Fueled by consumer expectations, instant card issuance continues to expand to branches throughout the country. In fact, Aite Group recently estimated the number of U.S. branches using the technology will grow from 46,444 this year to 67,075 in 2021. Still, one major bank recently went in the other direction, citing fraud concerns for its decision to stop offering the service.
There are many reasons to believe the bank’s decision marks an exception rather than the rule. For evidence, look no further than consumers’ heightened expectations for their branch experience. They want the same speed and convenience they get through digital channels, the promise of security, and the technology that matches the speed of their lives.
Giving consumers activated cards when they walk into the branch means people can start using them as soon as they walk out the door.
Those expectations are more than a trend; they’re the reality of financial services today. They’re also what’s behind the growing popularity of instant issuance.

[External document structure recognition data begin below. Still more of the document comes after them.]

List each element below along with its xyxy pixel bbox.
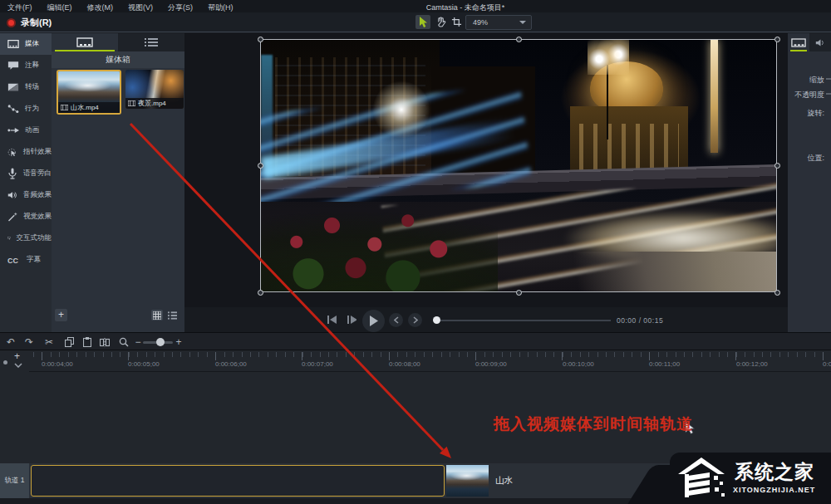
magnifier-icon bbox=[119, 337, 129, 347]
record-dot-icon bbox=[7, 18, 16, 27]
step-forward-button[interactable] bbox=[345, 313, 358, 325]
canvas-zoom-select[interactable]: 49% bbox=[465, 15, 532, 30]
canvas-zoom-value: 49% bbox=[473, 18, 488, 27]
callout-bubble-icon bbox=[7, 61, 19, 71]
copy-button[interactable] bbox=[61, 335, 76, 350]
scale-slider[interactable] bbox=[826, 78, 831, 80]
photo-sidewalk bbox=[509, 252, 777, 291]
add-media-button[interactable]: + bbox=[55, 309, 67, 321]
clip-thumbnail[interactable] bbox=[446, 465, 489, 497]
timeline-zoom-slider-knob[interactable] bbox=[156, 338, 165, 346]
ruler-label: 0:00:08;00 bbox=[389, 360, 420, 368]
menu-edit[interactable]: 编辑(E) bbox=[40, 0, 80, 13]
watermark-title: 系统之家 bbox=[735, 459, 814, 485]
magic-wand-icon bbox=[7, 212, 17, 223]
filmstrip-tab-icon bbox=[791, 38, 806, 47]
jump-to-start-button[interactable] bbox=[325, 313, 338, 325]
resize-handle-bottom-left[interactable] bbox=[258, 290, 263, 296]
ruler-label: 0:00:11;00 bbox=[649, 360, 680, 368]
sidebar-item-voice-narration[interactable]: 语音旁白 bbox=[0, 163, 52, 184]
media-item-yejing[interactable]: 夜景.mp4 bbox=[125, 70, 184, 109]
sidebar-item-cursor-effects[interactable]: 指针效果 bbox=[0, 141, 52, 163]
media-panel-tabs bbox=[52, 33, 184, 51]
cursor-tool-button[interactable] bbox=[416, 15, 430, 29]
resize-handle-middle-left[interactable] bbox=[258, 163, 263, 169]
sidebar-label-animations: 动画 bbox=[25, 125, 39, 135]
resize-handle-top-middle[interactable] bbox=[516, 37, 522, 42]
zoom-in-button[interactable]: + bbox=[171, 335, 186, 350]
add-track-button[interactable]: + bbox=[14, 350, 20, 362]
clip-thumbnail-image bbox=[446, 465, 489, 497]
resize-handle-bottom-middle[interactable] bbox=[516, 290, 522, 296]
undo-button[interactable]: ↶ bbox=[3, 335, 18, 350]
previous-frame-button[interactable] bbox=[389, 313, 403, 327]
media-item-label: 山水.mp4 bbox=[58, 102, 120, 113]
step-forward-icon bbox=[347, 316, 356, 324]
sidebar-label-captions: 字幕 bbox=[27, 255, 41, 265]
play-button[interactable] bbox=[362, 310, 385, 332]
crop-icon bbox=[451, 17, 462, 27]
menu-modify[interactable]: 修改(M) bbox=[80, 0, 121, 13]
track-options-chevron-icon[interactable] bbox=[14, 363, 22, 368]
tab-visual-properties[interactable] bbox=[788, 33, 809, 51]
opacity-slider[interactable] bbox=[826, 93, 831, 95]
sidebar-item-annotations[interactable]: 注释 bbox=[0, 55, 52, 76]
properties-tabs bbox=[788, 33, 831, 51]
filmstrip-tab-icon bbox=[76, 37, 93, 47]
pan-tool-button[interactable] bbox=[433, 15, 448, 29]
next-frame-button[interactable] bbox=[408, 313, 422, 327]
resize-handle-top-left[interactable] bbox=[258, 37, 263, 42]
record-button[interactable]: 录制(R) bbox=[7, 15, 52, 30]
sidebar-item-animations[interactable]: 动画 bbox=[0, 120, 52, 141]
sidebar-item-captions[interactable]: CC 字幕 bbox=[0, 249, 52, 271]
playback-bar: 00:00 / 00:15 bbox=[184, 307, 788, 332]
scale-label: 缩放 bbox=[809, 75, 824, 86]
resize-handle-bottom-right[interactable] bbox=[774, 290, 780, 296]
sidebar-label-behaviors: 行为 bbox=[25, 104, 39, 114]
sidebar-item-behaviors[interactable]: 行为 bbox=[0, 98, 52, 120]
sidebar-item-interactivity[interactable]: 交互式功能 bbox=[0, 228, 52, 249]
ruler-label: 0:00:05;00 bbox=[128, 360, 160, 368]
sidebar-item-audio-effects[interactable]: 音频效果 bbox=[0, 184, 52, 206]
menu-help[interactable]: 帮助(H) bbox=[200, 0, 241, 13]
paste-button[interactable] bbox=[80, 335, 95, 350]
timeline-ruler[interactable]: 0:00:04;00 0:00:05;00 0:00:06;00 0:00:07… bbox=[29, 350, 831, 372]
redo-button[interactable]: ↷ bbox=[22, 335, 37, 350]
menu-view[interactable]: 视图(V) bbox=[120, 0, 160, 13]
playback-scrubber-knob[interactable] bbox=[433, 316, 440, 324]
cut-button[interactable]: ✂ bbox=[42, 335, 57, 350]
sidebar-label-voice-narration: 语音旁白 bbox=[23, 169, 52, 179]
timeline-zoom-search-icon[interactable] bbox=[116, 335, 131, 350]
properties-panel: 缩放 不透明度 旋转: 位置: bbox=[788, 33, 831, 332]
canvas-video-frame[interactable] bbox=[260, 39, 777, 292]
track-header[interactable]: 轨道 1 bbox=[0, 463, 29, 498]
menu-share[interactable]: 分享(S) bbox=[160, 0, 200, 13]
clip-selection-placeholder[interactable] bbox=[31, 465, 445, 497]
list-view-button[interactable] bbox=[166, 310, 178, 321]
sidebar-item-visual-effects[interactable]: 视觉效果 bbox=[0, 206, 52, 228]
list-view-icon bbox=[168, 311, 177, 320]
video-file-icon bbox=[128, 100, 135, 106]
tab-audio-properties[interactable] bbox=[809, 33, 831, 51]
media-item-name: 山水.mp4 bbox=[71, 103, 99, 112]
menu-file[interactable]: 文件(F) bbox=[0, 0, 40, 13]
sidebar-item-media[interactable]: 媒体 bbox=[0, 33, 52, 55]
sidebar-label-audio-effects: 音频效果 bbox=[23, 190, 52, 200]
grid-view-button[interactable] bbox=[151, 310, 163, 321]
resize-handle-top-right[interactable] bbox=[774, 37, 780, 42]
split-icon bbox=[100, 338, 110, 347]
split-button[interactable] bbox=[97, 335, 112, 350]
track-name: 轨道 1 bbox=[4, 476, 24, 486]
sidebar-item-transitions[interactable]: 转场 bbox=[0, 76, 52, 98]
photo-minaret bbox=[711, 40, 718, 153]
tab-media-details-list[interactable] bbox=[118, 33, 184, 51]
playback-scrubber-track[interactable] bbox=[436, 320, 611, 321]
watermark-subtitle: XITONGZHIJIA.NET bbox=[733, 486, 815, 494]
cursor-effects-icon bbox=[7, 147, 17, 158]
crop-tool-button[interactable] bbox=[449, 15, 464, 29]
hand-icon bbox=[435, 17, 446, 27]
tab-media-thumbnails[interactable] bbox=[52, 33, 118, 51]
ruler-label: 0:00:06;00 bbox=[215, 360, 247, 368]
resize-handle-middle-right[interactable] bbox=[774, 163, 780, 169]
media-item-shanshui[interactable]: 山水.mp4 bbox=[57, 70, 121, 115]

3 Reasons For Instant Issuance
There are many reasons instant issuance remains a vital offering for financial institutions. Here are three.
1. Consumers demand it.
Services such as instant issuance can be game-changers for financial institutions. For instance, 44% of consumers say getting a debit card at a branch would influence where they bank, according to the 2016 Fiserv Insights: Consumer Preferences and Document Delivery survey. And 51% said it’s very important to get a debit card at a branch.
Consumers expect the physical branch to match their experience when buying a book online or sending a digital payment to a friend. They want financial institutions to translate click-and-go into a branch experience.
2. The branch still matters.
Self-service channels continue to outpace the branch in terms of frequency of use, but Fiserv consumer research shows that many people value branch and in-person interactions. Branches still are relevant to all generations, with 54% of consumers with a bank account visiting a branch in the preceding month, according to the 2017 Expectations Experiences: Channels and New Entrants report from Fiserv.
Those consumers, especially millennials, expect in-person interactions to mirror the convenience of other channels. Those expectations are informing how the branch evolves and highlighting instant issuance’s place in that evolution.
3. Card activation drives revenue.
The U.S. market’s active debit card rate has held steady between 65% and 68% for the past several years, according to multiple industry analysts. If cards aren’t activated, they can’t affect interchange revenue for financial institutions. The Consumer Preferences research highlights the gap between people receiving their cards and activating them. Only 63% of consumers activated their debit card the day it arrived in the mail.
Giving consumers activated cards when they walk into the branch means people can start using them as soon as they walk out the door.
Giving consumers activated cards when they walk into the branch means people can start using them as soon as they walk out the door.
Security And Convenience Can Coexist
Preventing fraud, providing convenience, and enhancing the consumer experience are all critical. But they don’t have to be mutually exclusive.
There are concrete steps financial institutions can take to ensure security and meet consumer expectations for speed and ease. Take, for instance, palm vein authentication, which, when combined with instant card issuance, creates a secure, holistic experience. A consumer who visits a branch for a new debit card can get a palm vein scan in less time than it takes to pull out an ID and walk out minutes later with an activated card.
That’s how branches evolve. And that’s how financial institutions rise to meet consumer expectations for security, speed, and convenience.